• [WHAT YOU HAVE TO DO]:
Each record below must come back exactly as written; its pictures must not.

• [SUPPLIED DATA]:
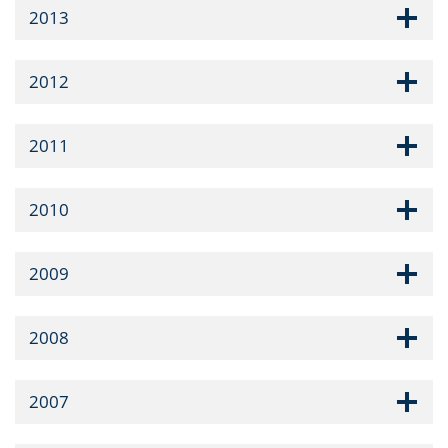
2013
2012
2011
2010
2009
2008
2007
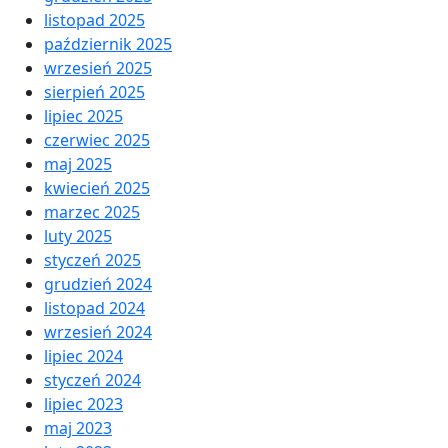
listopad 2025
październik 2025
wrzesień 2025
sierpień 2025
lipiec 2025
czerwiec 2025
maj 2025
kwiecień 2025
marzec 2025
luty 2025
styczeń 2025
grudzień 2024
listopad 2024
wrzesień 2024
lipiec 2024
styczeń 2024
lipiec 2023
maj 2023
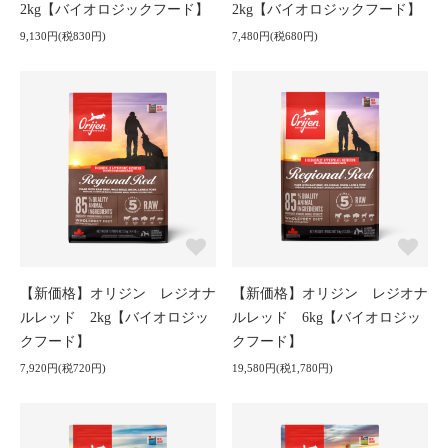
2kg【バイオロジックフード】
2kg【バイオロジックフード】
9,130円(税830円)
7,480円(税680円)
【新価格】オリジン レジオナ
【新価格】オリジン レジオナ
ルレッド 2kg【バイオロジッ
ルレッド 6kg【バイオロジッ
クフード】
クフード】
7,920円(税720円)
19,580円(税1,780円)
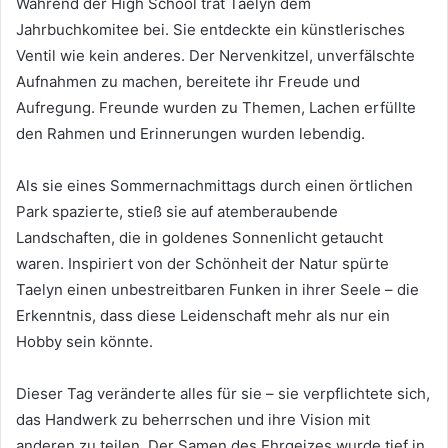
Während der High School trat Taelyn dem
Jahrbuchkomitee bei. Sie entdeckte ein künstlerisches
Ventil wie kein anderes. Der Nervenkitzel, unverfälschte
Aufnahmen zu machen, bereitete ihr Freude und
Aufregung. Freunde wurden zu Themen, Lachen erfüllte
den Rahmen und Erinnerungen wurden lebendig.
Als sie eines Sommernachmittags durch einen örtlichen
Park spazierte, stieß sie auf atemberaubende
Landschaften, die in goldenes Sonnenlicht getaucht
waren. Inspiriert von der Schönheit der Natur spürte
Taelyn einen unbestreitbaren Funken in ihrer Seele – die
Erkenntnis, dass diese Leidenschaft mehr als nur ein
Hobby sein könnte.
Dieser Tag veränderte alles für sie – sie verpflichtete sich,
das Handwerk zu beherrschen und ihre Vision mit
anderen zu teilen. Der Samen des Ehrgeizes wurde tief in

• [RESULT OF THIS TASK]:
2013
2012
2011
2010
2009
2008
2007
listopad 2025
październik 2025
wrzesień 2025
sierpień 2025
lipiec 2025
czerwiec 2025
maj 2025
kwiecień 2025
marzec 2025
luty 2025
styczeń 2025
grudzień 2024
listopad 2024
wrzesień 2024
lipiec 2024
styczeń 2024
lipiec 2023
maj 2023
2kg【バイオロジックフード】
2kg【バイオロジックフード】
9,130円(税830円)
7,480円(税680円)
【新価格】オリジン レジオナ
【新価格】オリジン レジオナ
ルレッド 2kg【バイオロジッ
ルレッド 6kg【バイオロジッ
クフード】
クフード】
7,920円(税720円)
19,580円(税1,780円)
Während der High School trat Taelyn dem
Jahrbuchkomitee bei. Sie entdeckte ein künstlerisches
Ventil wie kein anderes. Der Nervenkitzel, unverfälschte
Aufnahmen zu machen, bereitete ihr Freude und
Aufregung. Freunde wurden zu Themen, Lachen erfüllte
den Rahmen und Erinnerungen wurden lebendig.
Als sie eines Sommernachmittags durch einen örtlichen
Park spazierte, stieß sie auf atemberaubende
Landschaften, die in goldenes Sonnenlicht getaucht
waren. Inspiriert von der Schönheit der Natur spürte
Taelyn einen unbestreitbaren Funken in ihrer Seele – die
Erkenntnis, dass diese Leidenschaft mehr als nur ein
Hobby sein könnte.
Dieser Tag veränderte alles für sie – sie verpflichtete sich,
das Handwerk zu beherrschen und ihre Vision mit
anderen zu teilen. Der Samen des Ehrgeizes wurde tief in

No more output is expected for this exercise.